Wenn wir darüber nachdenken, wie vielerlei Leiden es doch gibt, die nicht gelindert sind, so muß es uns klar werden, welch reiche Gelegenheit wir als Christliche Wissenschafter haben, unser Bekenntnis in die Tat umzusetzen. Es gibt viele Menschen, für die ein Lächeln oder ein freundlicher Gruß mehr bedeutet denn irgendeine materielle Gabe; viele, die ihre schmerzenden Wunden unter einem seidenen Gewand verbergen und sich nach dem heilenden Balsam sehnen; viele, die auf das Machtwort warten, das sie von ihrer Qual befreien kann; viele, die arbeitsunfähig sind und in Hoffnungslosigkeit und Verzweiflung umsonst nach einem Petrus ausschauen, der ihnen die heilenden Worte zurufen könnte: „Im Namen Jesu Christi von Nazareth, stehe auf und wandele.”
Lange ist es her, seit der Meister auf die reifen Erntefelder hinwies und seine Jünger ermahnte, den Herrn der Ernte zu bitten, daß er mehr Arbeiter sende, weil ihrer so wenige waren. Dieser Ruf zur Erntearbeit ist seitdem vielfach erklungen, und wer Ohren hat zu hören, kann ihn auch in unsern Tagen vernehmen. Sowohl die Völker, die von Kampf und Streit zerrissen sind, als auch diejenigen, die selbstzufrieden und gedankenlos dahinleben, bedürfen der Christlichen Wissenschaft wie nie zuvor, und der Ruf: „Komm herüber nach Mazedonien und hilf uns!” sollte nicht unbeachtet bleiben. Der Kampf gegen Sünde, Krankheit und Tod darf nicht aufhören, bis die Siegespalme weht und die Welt für Christus gewonnen ist.

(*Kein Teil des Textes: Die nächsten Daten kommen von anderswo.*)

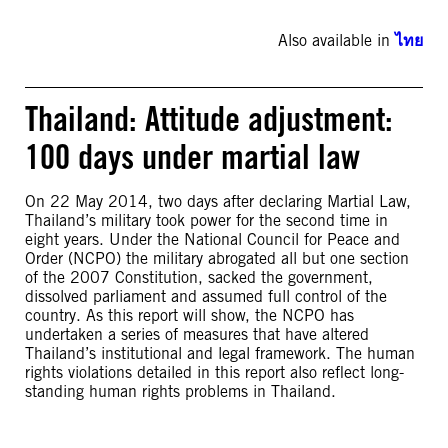
Also available in
ไทย
Thailand: Attitude adjustment:
100 days under martial law
On 22 May 2014, two days after declaring Martial Law,
Thailand’s military took power for the second time in
eight years. Under the National Council for Peace and
Order (NCPO) the military abrogated all but one section
of the 2007 Constitution, sacked the government,
dissolved parliament and assumed full control of the
country. As this report will show, the NCPO has
undertaken a series of measures that have altered
Thailand’s institutional and legal framework. The human
rights violations detailed in this report also reflect long-
standing human rights problems in Thailand.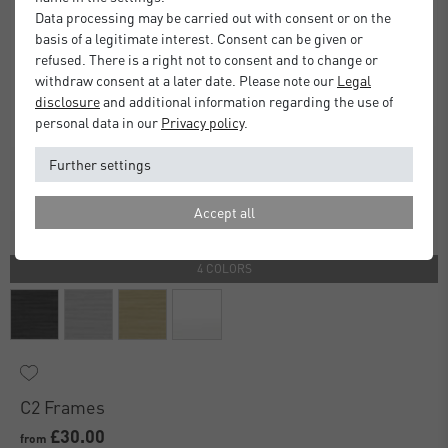
Data processing may be carried out with consent or on the
basis of a legitimate interest. Consent can be given or
refused. There is a right not to consent and to change or
withdraw consent at a later date. Please note our
Legal
disclosure
and additional information regarding the use of
personal data in our
Privacy policy
.
Further settings
Accept all
4 COLORS
C2 Frames
£30.00
from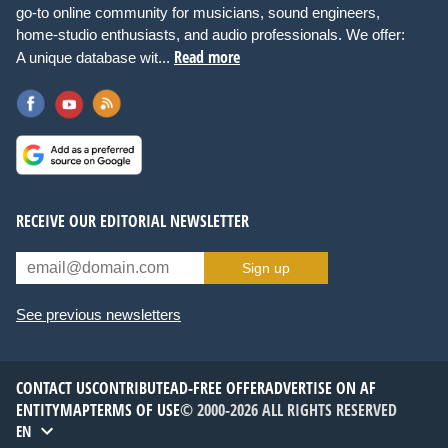
go-to online community for musicians, sound engineers,
home-studio enthusiasts, and audio professionals. We offer:
Read more
A unique database wit...
RECEIVE OUR EDITORIAL NEWSLETTER
Sign up
See previous newsletters
CONTACT US
CONTRIBUTE
AD-FREE OFFER
ADVERTISE ON AF
ENTITYMAP
TERMS OF USE
© 2000-2026 ALL RIGHTS RESERVED
EN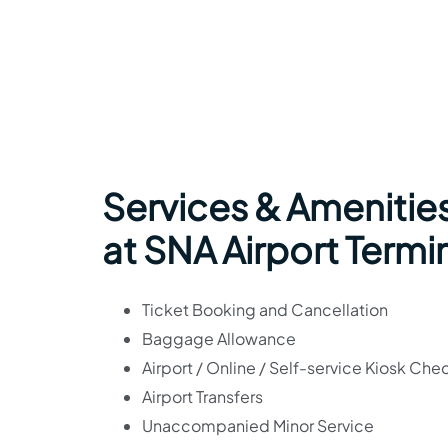
Services & Amenities
at SNA Airport Termi
Ticket Booking and Cancellation
Baggage Allowance
Airport / Online / Self-service Kiosk Che
Airport Transfers
Unaccompanied Minor Service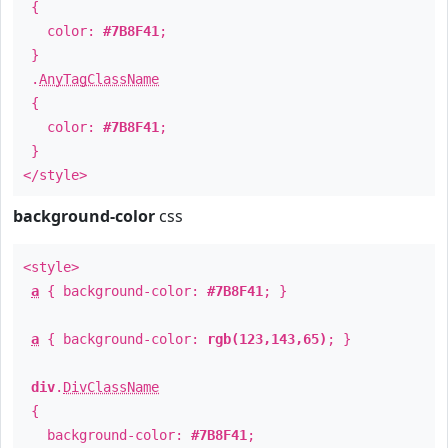
{
color:
#7B8F41
;
}
.
AnyTagClassName
{
color:
#7B8F41
;
}
</style>
background-color
css
<style>
a
{ background-color:
#7B8F41
; }
a
{ background-color:
rgb(123,143,65)
; }
div
.
DivClassName
{
background-color:
#7B8F41
;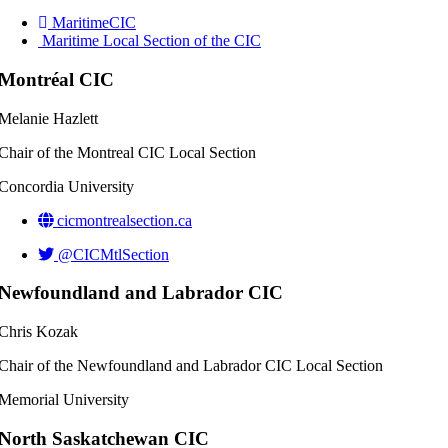
MaritimeCIC
Maritime Local Section of the CIC
Montréal CIC
Melanie Hazlett
Chair of the Montreal CIC Local Section
Concordia University
cicmontrealsection.ca
@CICMtlSection
Newfoundland and Labrador CIC
Chris Kozak
Chair of the Newfoundland and Labrador CIC Local Section
Memorial University
North Saskatchewan CIC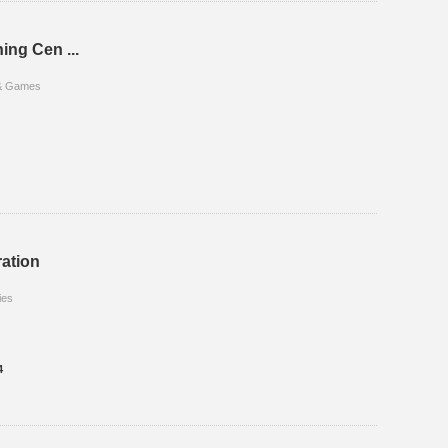
ing Cen ...
 & Games
ation
ies
4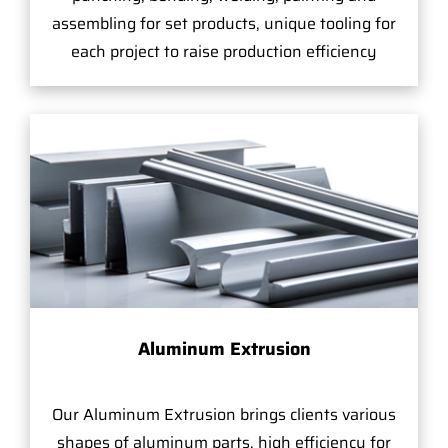
assembling for set products, unique tooling for
each project to raise production efficiency
Aluminum Extrusion
Our Aluminum Extrusion brings clients various
shapes of aluminum parts, high efficiency for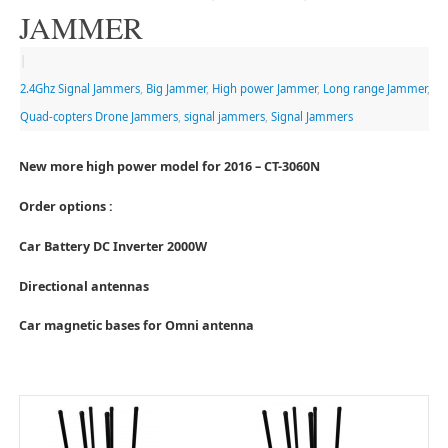
JAMMER
|
2.4Ghz Signal Jammers
,
Big Jammer
,
High power Jammer
,
Long range Jammer
,
Quad-copters Drone Jammers
,
signal jammers
,
Signal Jammers
New more high power model for 2016 – CT-3060N
Order options :
Car Battery DC Inverter 2000W
Directional antennas
Car magnetic bases for Omni antenna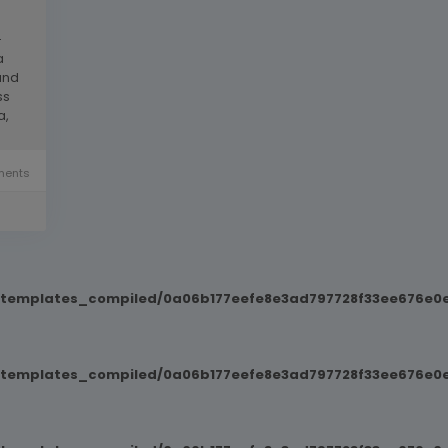
-
a
and
ss
a,
ents
t/templates_compiled/0a06b177eefe8e3ad797728f33ee676e0e
t/templates_compiled/0a06b177eefe8e3ad797728f33ee676e0e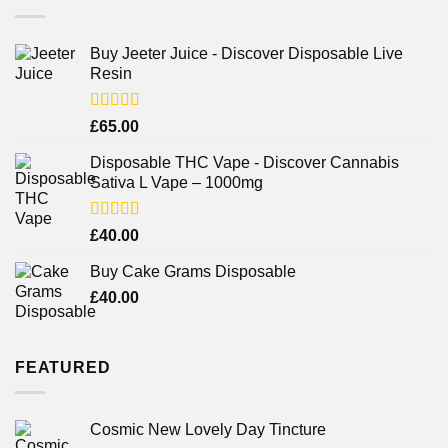
Buy Jeeter Juice - Discover Disposable Live
Resin
Rated
£
65.00
3.75
out
of 5
Disposable THC Vape - Discover Cannabis
Sativa L Vape – 1000mg
Rated
£
40.00
3.71
out
of 5
Buy Cake Grams Disposable
£
40.00
FEATURED
Cosmic New Lovely Day Tincture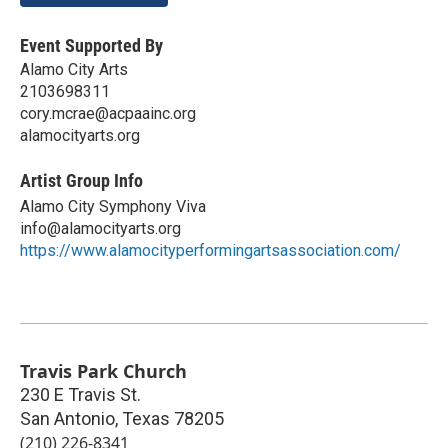
Event Supported By
Alamo City Arts
2103698311
cory.mcrae@acpaainc.org
alamocityarts.org
Artist Group Info
Alamo City Symphony Viva
info@alamocityarts.org
https://www.alamocityperformingartsassociation.com/
Travis Park Church
230 E Travis St.
San Antonio
,
Texas
78205
(210) 226-8341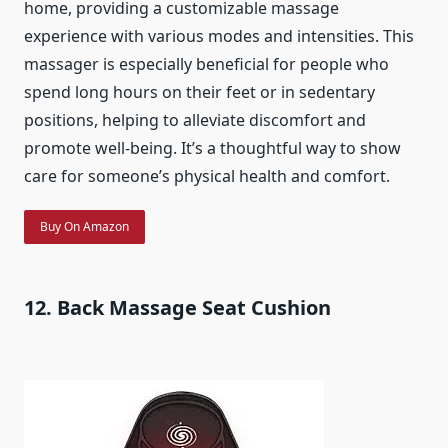
home, providing a customizable massage
experience with various modes and intensities. This
massager is especially beneficial for people who
spend long hours on their feet or in sedentary
positions, helping to alleviate discomfort and
promote well-being. It’s a thoughtful way to show
care for someone’s physical health and comfort.
Buy On Amazon
12. Back Massage Seat Cushion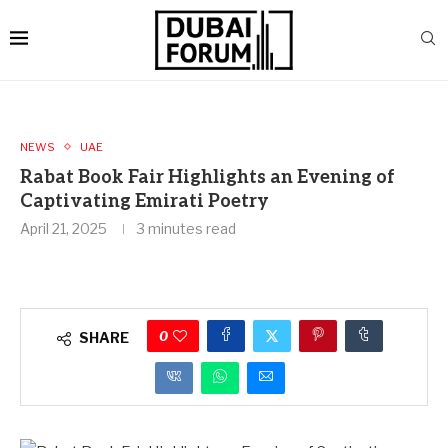
NEWS
UAE
Rabat Book Fair Highlights an Evening of
Captivating Emirati Poetry
April 21, 2025
3 minutes read
0
SHARE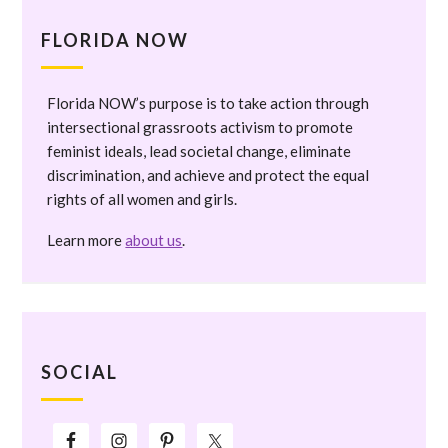
FLORIDA NOW
Florida NOW’s purpose is to take action through
intersectional grassroots activism to promote
feminist ideals, lead societal change, eliminate
discrimination, and achieve and protect the equal
rights of all women and girls.
Learn more
about us
.
SOCIAL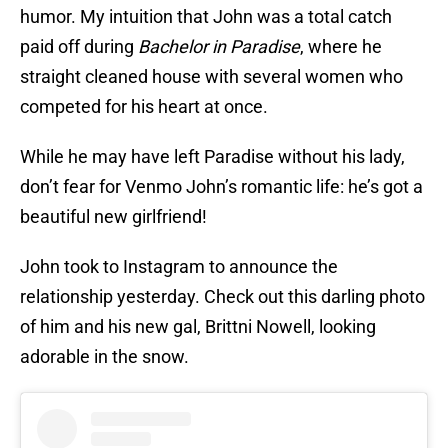
humor. My intuition that John was a total catch
paid off during
Bachelor in Paradise
, where he
straight cleaned house with several women who
competed for his heart at once.
While he may have left Paradise without his lady,
don’t fear for Venmo John’s romantic life: he’s got a
beautiful new girlfriend!
John took to Instagram to announce the
relationship yesterday. Check out this darling photo
of him and his new gal, Brittni Nowell, looking
adorable in the snow.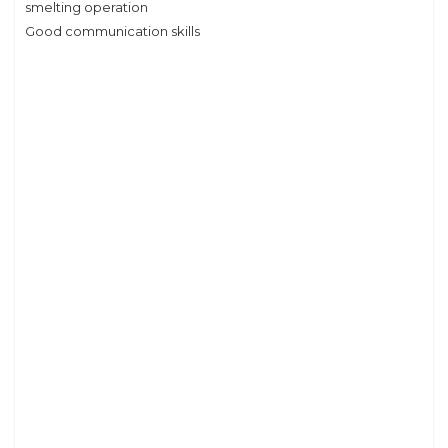
smelting operation
Good communication skills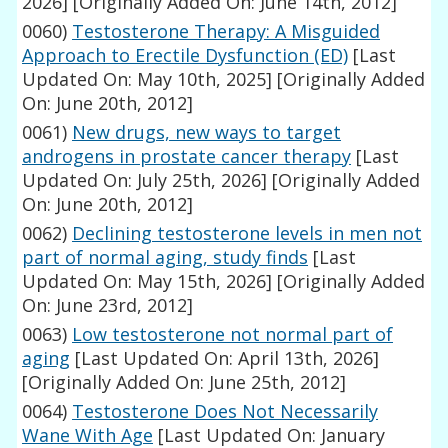
2026]
[Originally Added On: June 14th, 2012]
0060)
Testosterone Therapy: A Misguided
Approach to Erectile Dysfunction (ED)
[Last
Updated On: May 10th, 2025]
[Originally Added
On: June 20th, 2012]
0061)
New drugs, new ways to target
androgens in prostate cancer therapy
[Last
Updated On: July 25th, 2026]
[Originally Added
On: June 20th, 2012]
0062)
Declining testosterone levels in men not
part of normal aging, study finds
[Last
Updated On: May 15th, 2026]
[Originally Added
On: June 23rd, 2012]
0063)
Low testosterone not normal part of
aging
[Last Updated On: April 13th, 2026]
[Originally Added On: June 25th, 2012]
0064)
Testosterone Does Not Necessarily
Wane With Age
[Last Updated On: January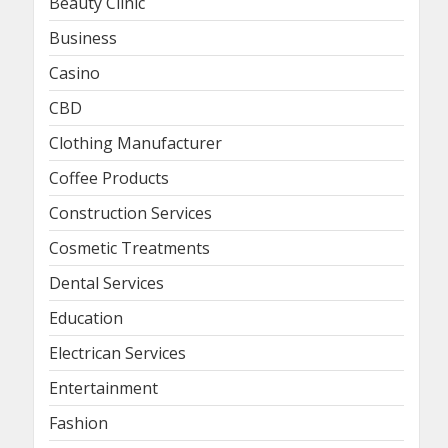
Beauty Clinic
Business
Casino
CBD
Clothing Manufacturer
Coffee Products
Construction Services
Cosmetic Treatments
Dental Services
Education
Electrican Services
Entertainment
Fashion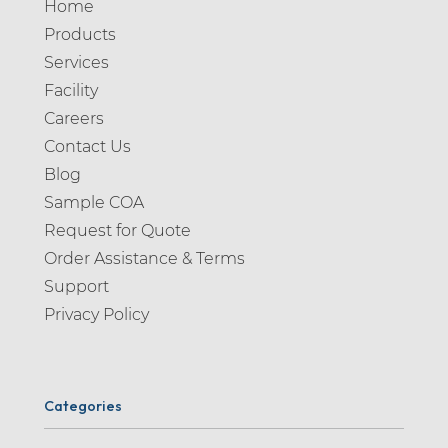
Home
Products
Services
Facility
Careers
Contact Us
Blog
Sample COA
Request for Quote
Order Assistance & Terms
Support
Privacy Policy
Categories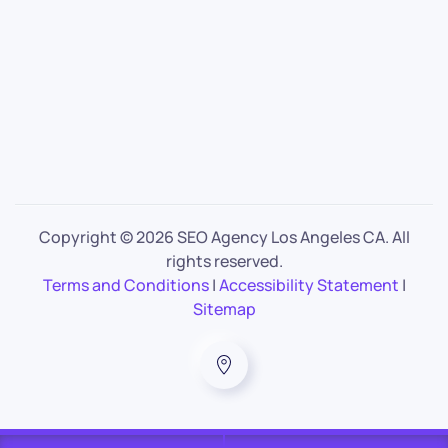
Copyright ©
2026 SEO Agency Los Angeles CA. All
rights reserved.
Terms and Conditions
|
Accessibility Statement
|
Sitemap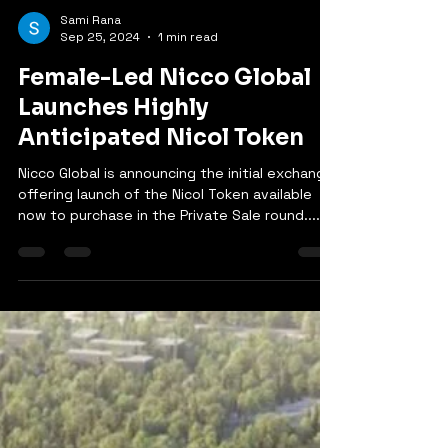
Sami Rana
Sep 25, 2024
1 min read
Female-Led Nicco Global
Launches Highly
Anticipated Nicol Token
Nicco Global is announcing the initial exchange
offering launch of the Nicol Token available
now to purchase in the Private Sale round....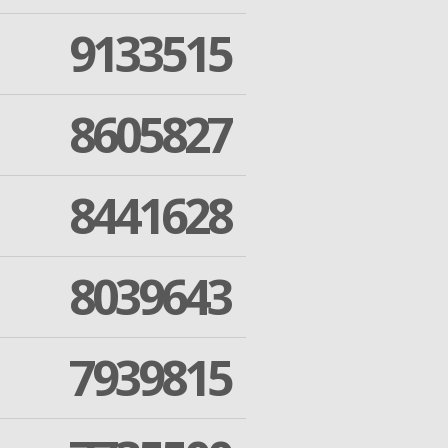
9133515
8605827
8441628
8039643
7939815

Jeder erklärte Anhänger der christlich-wissenschaftlichen Lehre hat eine Waffenrüstung angelegt, die er erst nach erlangtem Sieg ablegen darf. Es sollte keine Müßiggänger, keine Drohnen in unsern Reihen geben. Täglich und stündlich müssen wir in Übereinstimmung mit unserm Bekenntnis leben, müssen in unserm Umgang mit Menschen zeigen, daß auch uns der Hilfsbedürftigen jammert (wie so oft von Jesus gesagt wird), indem wir dem weniger begünstigten Bruder seine Last abnehmen. Damit ist nicht gesagt, daß jeder Christliche Wissenschafter seinen Beruf oder seine geschäftliche Tätigkeit aufgeben und sich ausschließlich dem Heilungswerk widmen soll, sondern vielmehr, daß wir gerade auf dem Büro, in der Werkstatt, im Heim, in der Schule, in der Kirche, wo immer wir zu tun haben mögen, für Christus leben müssen. Unser Herz muß von Liebe zu Gott und unsern Mitmenschen überfließen. Nur so betätigen wir die „Goldene Regel.” In der Kirche gibt es fortwährend neue Gesichter. Es sind oft solche, die erst anfangen, nach der Wahrheit zu suchen und denen ein warmer Händedruck und ein freundliches Wort von hohem Wert ist.
Wir haben alle Ursache, unendlich dankbar dafür zu sein, daß durch Mrs. Eddys selbstlose Arbeit so viele Menschen Erlösung gefunden haben; nur dürfen wir nicht auf ihren Lorbeeren ausruhen, denn wer die Krone erlangen will, muß sie verdienen, wie unsre Führerin sie verdiente, und zwar durch Selbstverleugnung und jene höhere Liebe, die ihre größte Freude darin findet, andern zu helfen.